The 700 Club with Pat Robertson


TESTIMONY

Anneshia Freeman: An Addict's Last Chance

By Audra Smith
The 700 Club

CBN.com“My childhood from as early as I can remember was abuse. If I could sum it up, mental, emotional, spiritual, sexual abuse.”

Anneshia Freeman had an absent father and a mother with paranoid schizophrenia.

“I started developing a belief system that, compared to other people, there was something wrong with me,” she tells The 700 Club.

Because of her mental illness, Anneshia’s mother forced her children to read the Bible and pray on their knees for hours on end.

“I had a personal relationship with God, but it was distorted. I had asked God to come into my heart when I was seven or eight. I told my mom and I was so happy, but she was a religious fanatic. She operated out of a legalistic concept of God. It was a conditional relationship, and I had to be perfect. By the time I became an adolescent, I was like, ‘Why even try?’”

By high school, Anneshia found solace in drugs and alcohol. Her grades dropped as she looked for way to pay for her addictions.

“When I was 13, I looked like I was 21 or 22. I resembled an adult woman. I didn’t really think I was prostituting then, but it was. I was exchanging sexual favors for drugs and alcohol.”

Anneshia ran from her home life after her high school graduation.

“I was living in Chicago when my addiction kicked into high gear.
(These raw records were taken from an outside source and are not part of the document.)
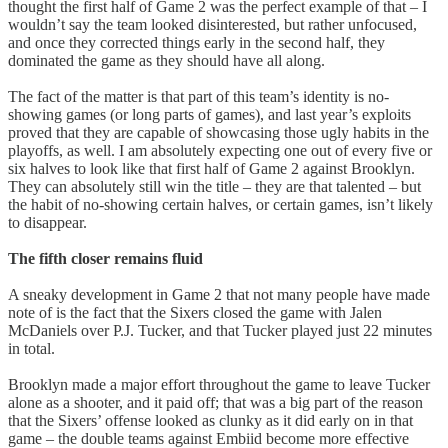
thought the first half of Game 2 was the perfect example of that – I
wouldn’t say the team looked disinterested, but rather unfocused,
and once they corrected things early in the second half, they
dominated the game as they should have all along.
The fact of the matter is that part of this team’s identity is no-
showing games (or long parts of games), and last year’s exploits
proved that they are capable of showcasing those ugly habits in the
playoffs, as well. I am absolutely expecting one out of every five or
six halves to look like that first half of Game 2 against Brooklyn.
They can absolutely still win the title – they are that talented – but
the habit of no-showing certain halves, or certain games, isn’t likely
to disappear.
The fifth closer remains fluid
A sneaky development in Game 2 that not many people have made
note of is the fact that the Sixers closed the game with Jalen
McDaniels over P.J. Tucker, and that Tucker played just 22 minutes
in total.
Brooklyn made a major effort throughout the game to leave Tucker
alone as a shooter, and it paid off; that was a big part of the reason
that the Sixers’ offense looked as clunky as it did early on in that
game – the double teams against Embiid become more effective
I had been smoking marijuana, drinking alcohol, and occasionally snorting cocaine. I stopped paying bills. All of my money started going towards cocaine. Eventually my job sent me to rehab. I had to admit I had a problem, but I came home and got high the day after rehab,” she says. “The addiction got so bad, and I went back to Detroit. That’s when I got introduced to the crack cocaine subculture, and I started hanging out in the crack houses.”
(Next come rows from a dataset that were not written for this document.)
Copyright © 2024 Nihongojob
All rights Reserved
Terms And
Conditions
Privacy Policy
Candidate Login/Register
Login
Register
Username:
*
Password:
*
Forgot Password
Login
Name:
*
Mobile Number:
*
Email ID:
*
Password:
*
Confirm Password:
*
She stayed on the streets for 12 years, the victim of physical beatings and rapes.

“I could see evil. I met evil there. I knew evil existed, but in those crack dens, I saw evil in an entirely different light. There were so many times when I had pistols to my head literally -- pistols to my head of somebody who had their hands around my throat choking me. That goes along with prostituting, living and being in crack houses, and owing ‘dope boys’ money.”

She continues, “I felt convicted. I knew that some of the things that I was engaging in were an abomination to God. I knew that but I had to have the drugs.”
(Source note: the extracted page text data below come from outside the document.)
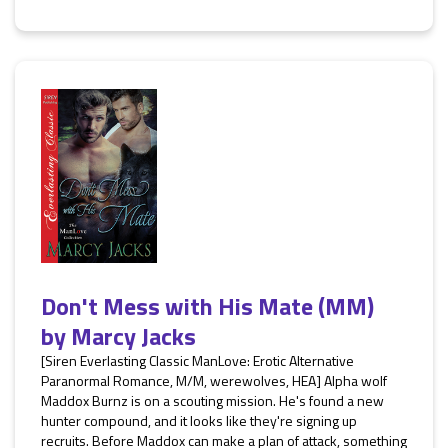
Don't Mess with His Mate (MM)
by
Marcy Jacks
[Siren Everlasting Classic ManLove: Erotic Alternative
Paranormal Romance, M/M, werewolves, HEA] Alpha wolf
Maddox Burnz is on a scouting mission. He's found a new
hunter compound, and it looks like they're signing up
recruits. Before Maddox can make a plan of attack, something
Anneshia could not handle her life of addiction anymore.  She went outside to the nearest bus stop.

“I had no plans to get on that bus. I was going to commit suicide. I had a made up mind, and I was timing my leap into the street. A gentleman walked up behind me and stopped and said, ‘Don’t you dare give up.’ I believe that man was an angel. I don’t know if he was or if he was just somebody used right then in that point, because I was getting ready to leave here.

“I was like, wow! You mean, there’s a God out there that cared whether or not a prostitute and crack addict is getting ready to take her life and He would speak to me through somebody who didn’t know me and didn’t know what I was about to do?”

Shortly after that day at the bus stop, Anneshia made the decision to let God change her life.

“I was walking away from a crack motel, and I heard God say in my spirit, ‘Choose you this day who you will serve.’ It was like not only had God shown me Himself, but He had shown me Satan’s kingdom uncut and raw. I knew right then in my spirit if I didn’t leave at that particular moment, I would die there. That was August 7, 2000, and I have not used another drug, any type of mood-altering substance, including alcohol. I haven’t used anything since that day.”

Anneshia started going to church and completed several addiction programs.

She says, “The cross means so much to me. It means that I have access now. When He died, He let me know, ‘I love you even though you sin. I don’t love your sin, but I love you’ and He saved me. He’s given me a life that is beyond anything I could have imagined.”

In the last ten years, Anneshia has completed three degrees, including an MBA. Today, she is a certified addictions counselor and has developed a city-wide program to help prostitutes get off the streets.

“God has given me this gift,” she says. “He has set me free, and he’s using me to help other women. So it’s amazing. I would say that if you think you’re too far gone. That is a lie straight from the put of hell. No matter what you have done. God can turn your life around, and He’s not going to just turn it around a little bit. He can turn it all around until you don’t even recognize your life.”